Making sourdough is not complicated. There are hundreds of tutorials on the Internet, but basically it consists of making a paste with water and flour and letting the microorganisms of the latter colonize the dough and fill it with bubbles. It is necessary to have patience, because it takes several days (you have to make the famous daily soft drinks, which consist of discarding part of the dough and adding more flour and water), because the result is difficult to predictable (it can be contaminated with undesirable bacteria, and this does not smell good), and because it is preserved with some difficulty. If you don’t make bread every day and/or go on vacation, you’ll need to store the sourdough in the fridge. But on your return from Cancun, you won’t be able to take it out and make bread without more, but you’ll have to make some refreshments again (days) before it’s ready. That’s it, if it hasn’t been ruined…
Those of us who have made Masa Mater have conventional sourdoughs in our fridge, and in no way do we reneging in this wonderful way of making bread. But we have other jobs and we don’t want to be always keeping an eye on the clock, the fungi that contaminate our dough or that it’s not ready when we want to make a bread. That’s why we thought it would be great to be able to make a great sourdough bread, but quick and uncomplicated. That “look, tomorrow I want to eat a natural bread, rye, raisins and nuts”. And we started thinking about how to make something come true that, until now, was impossible.

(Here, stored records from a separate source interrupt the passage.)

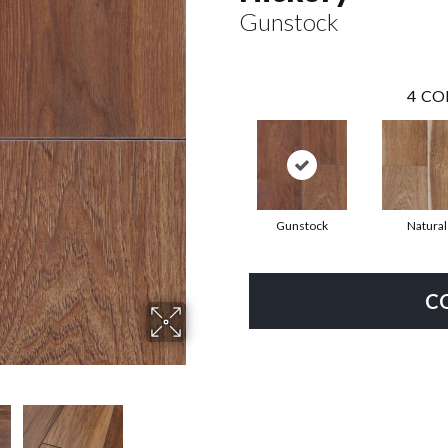
Gunstock
4
CO
Gunstock
Natural
C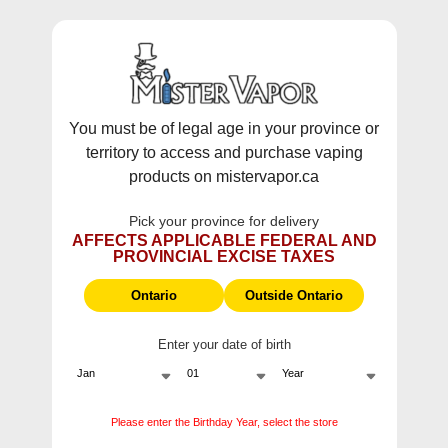
WARNING:
Vaping products contain nicotine, a highly addictive
chemical - Health Canada.
Skip To Content
This site does not ship to Ontario. For
Ontario Shipping please visit
on.mistervapor.ca
You must be of legal age in your province or
territory to access and purchase vaping
Free Shipping $120 (pre-tax) Subtotal: QC, NB,
products on mistervapor.ca
NS, NL, MB, SK, PEI / Free Shipping $150 (pre-tax)
Subtotal: AB, BC, NWT, NU, YT
Pick your province for delivery
0
0
AFFECTS APPLICABLE FEDERAL AND
PROVINCIAL EXCISE TAXES
ite
Home
Flavour Beast - Beast Mode Max 3 60k Disposable Vape, 20mL
Ontario
Outside Ontario
Enter your date of birth
Flavour Beast - Beast
Mode Max 3 60k
Please enter the Birthday Year, select the store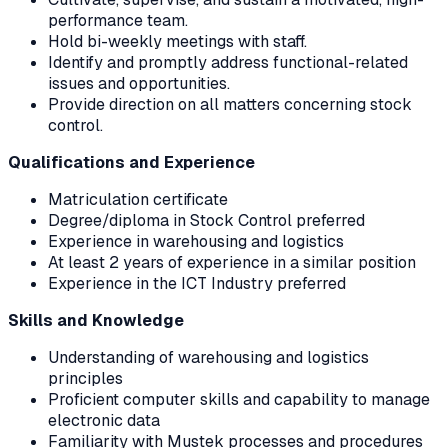
performance team.
Hold bi-weekly meetings with staff.
Identify and promptly address functional-related
issues and opportunities.
Provide direction on all matters concerning stock
control.
Qualifications and Experience
Matriculation certificate
Degree/diploma in Stock Control preferred
Experience in warehousing and logistics
At least 2 years of experience in a similar position
Experience in the ICT Industry preferred
Skills and Knowledge
Understanding of warehousing and logistics
principles
Proficient computer skills and capability to manage
electronic data
Familiarity with Mustek processes and procedures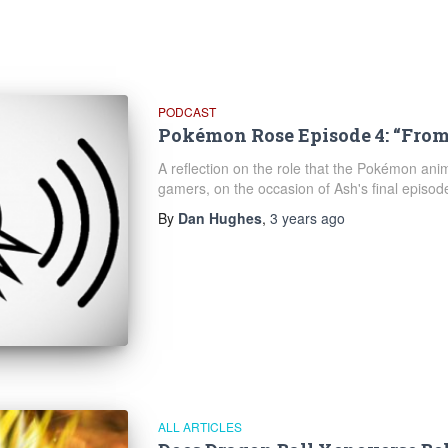
PODCAST
Pokémon Rose Episode 4: “From
A reflection on the role that the Pokémon anim
gamers, on the occasion of Ash's final episod
By
Dan Hughes
,
3 years
ago
ALL ARTICLES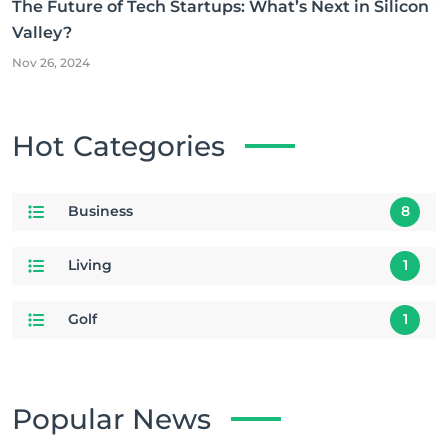
The Future of Tech Startups: What’s Next in Silicon
Valley?
Nov 26, 2024
Hot Categories
Business
8
Living
1
Golf
1
Popular News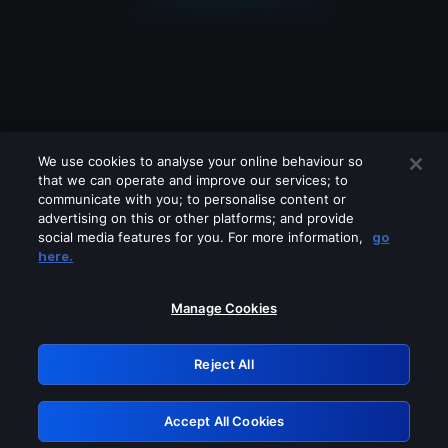
We use cookies to analyse your online behaviour so
that we can operate and improve our services; to
communicate with you; to personalise content or
advertising on this or other platforms; and provide
social media features for you. For more information,
go
Looks like you are connecting through
here.
a VPN, proxy or 'unblocker' service.
Please turn off any of these services
Manage Cookies
and try again.
Reject All
GRN: 0.901c2117.1786288551.8d21ab56
Accept All Cookies
Retry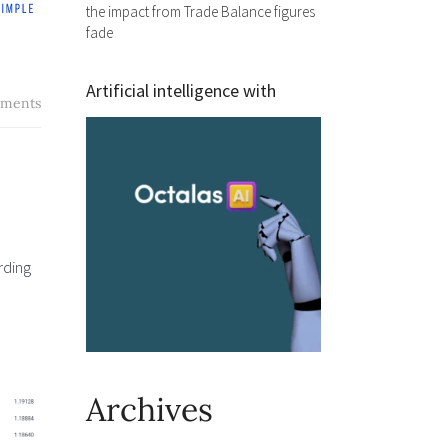
the impact from Trade Balance figures
fade
Artificial intelligence with
ments
rding
Archives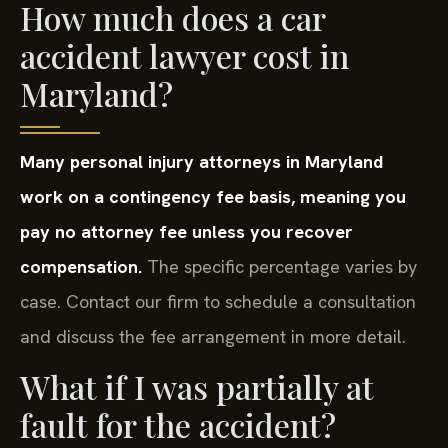
How much does a car
accident lawyer cost in
Maryland?
Many personal injury attorneys in Maryland
work on a contingency fee basis, meaning you
pay no attorney fee unless you recover
compensation.
The specific percentage varies by
case. Contact our firm to schedule a consultation
and discuss the fee arrangement in more detail.
What if I was partially at
fault for the accident?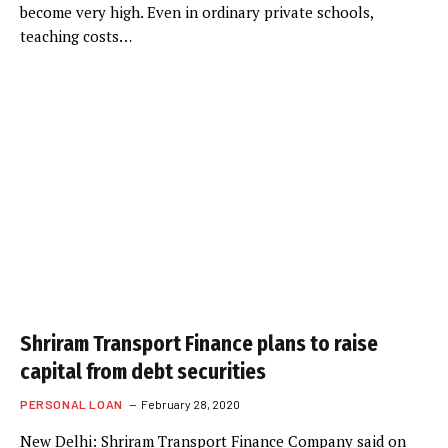
become very high. Even in ordinary private schools,
teaching costs…
Shriram Transport Finance plans to raise
capital from debt securities
PERSONAL LOAN
February 28, 2020
New Delhi: Shriram Transport Finance Company said on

There was, until today, no “instant” sourdough. All that is on the market are actually two large food groups: “inactive” sourdoughs (i.e. dead sourdough extracts, which give flavor but do not raise bread, unless they carry added industrial yeast), and “starters”. The latter are usually “real” mother masses, in the sense that, in addition to flour, they contain living microorganisms. However, they are at such a low concentration that starters are not able to ferment bread directly, but need several soft drinks daily before they can be used to make bread.

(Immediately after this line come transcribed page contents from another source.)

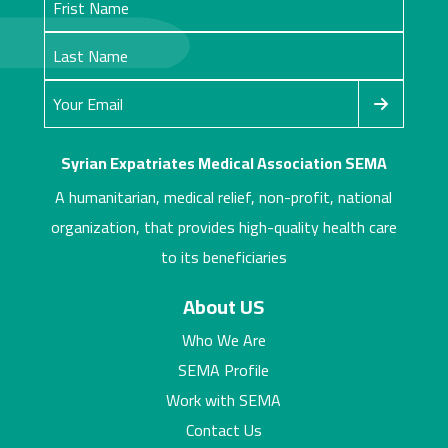
Syrian Expatriates Medical Association SEMA
A humanitarian, medical relief, non-profit, national
organization, that provides high-quality health care
to its beneficiaries
About US
Who We Are
SEMA Profile
Work with SEMA
Contact Us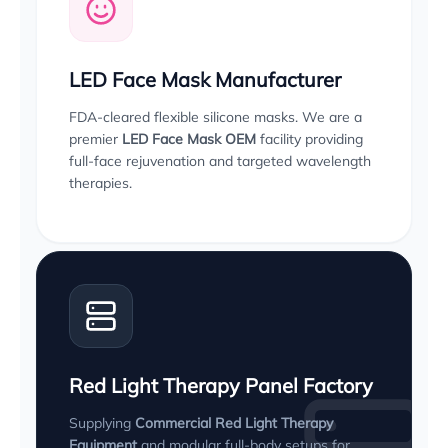
LED Face Mask Manufacturer
FDA-cleared flexible silicone masks. We are a
premier
LED Face Mask OEM
facility providing
full-face rejuvenation and targeted wavelength
therapies.
Red Light Therapy Panel Factory
Supplying
Commercial Red Light Therapy
Equipment
and modular full-body setups for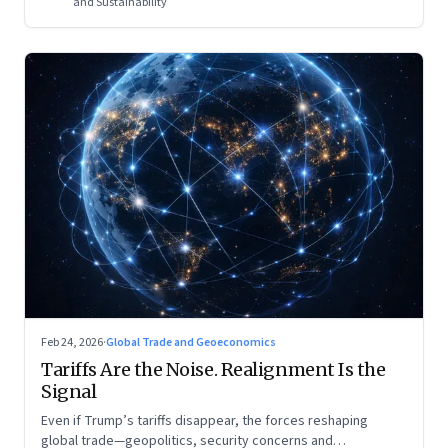
and Sustainability
Feb 24, 2026
·
Global Trade and Geoeconomics
Tariffs Are the Noise. Realignment Is the
Signal
Even if Trump’s tariffs disappear, the forces reshaping
global trade—geopolitics, security concerns and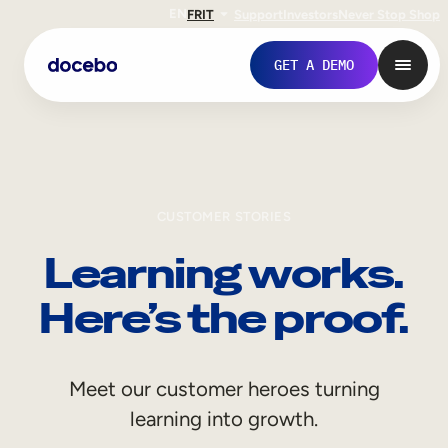
EN
FR
IT
Support
Investors
Never Stop Shop
GET A DEMO
CUSTOMER STORIES
Learning works.
Here’s the proof.
Internal Learning
Meet our customer heroes turning
Employee Onboarding
learning into growth.
Employee Training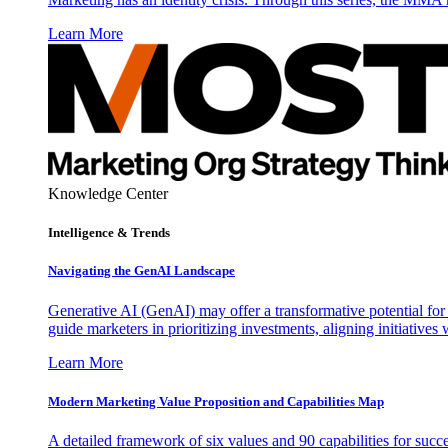
Learn More
Knowledge Center
Intelligence & Trends
Navigating the GenAI Landscape
Generative AI (GenAI) may offer a transformative potential for 
guide marketers in prioritizing investments, aligning initiative
Learn More
Modern Marketing Value Proposition and Capabilities Map
A detailed framework of six values and 90 capabilities for succ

Our idea was simple but daring: to create a mass of mother powder, with a lot of natural microorganisms in a high quality flour, so that it could be added to a mixture of flour, water and salt, and make bread directly (with a long fermentation in between, that is).
We did hundreds of tests
We combined dozens of natural microorganisms isolated from sourdoughs, until we find the combination that – in all our tastings – won by beating. A floral touch of Lactobacillus plantarum over here, an acidic pinch of Lactobacillus sanfranciscensis over there, a milky note of Lactobacillus brevis and the aroma of a wild strain of Saccharomyces cerevisiae. That’s Masa Mater: a combination of natural microorganisms selected in the form of a mass powder and ready to use.
To make sure that the microorganisms arrive alive and kicking into your home (and your oven), they have undergone freeze-dried, which consists simply of freezing them at very low temperature and then subjecting them to a vacuum, thus completely dehydrated even if they remain active, ready to take action as soon as you mix them with the rest of the ingredients. That is why it is advisable to keep your Masa Mater envelope in the fridge: this way the microorganisms will keep their activity and the flour will retain its freshness for months.
Masa Mater does not pollute, you do not have to “refresh” it, always give a bread of the highest quality and does not fail. You can take it on a trip and make bread anywhere you have an oven. You can make bread every day or go weeks without it. He’ll wait for you. You can mix it with strength flour, baker, wholemeal, or combine any of them. You only have to adjust the amount of water to your liking.
As for the fermentation time, it’s not short, frankly. But that’s where all the flavor of good bread develops. That’s why we think sourdough should have the exact formula for bread to rise in our sleep. In summer, put your mater dough at the last minute and finish it the next morning. In winter it starts a few hours before (or bakes a few hours later). Remember: most of the process will happen while you sleep. You rest, that your bread of mass mater is made – practically – alone.
We are so sure that Masa Mater will fall in love with you that after our SECALE we will draw a range to make very varied breads, with spectacular flours and ingredients, and all of them will share the unique quality of sourdough. The usual natural sourdough, with all its properties, but easy and fast. That’s Masa Mater.
Why hadn’t it been done before? Good question.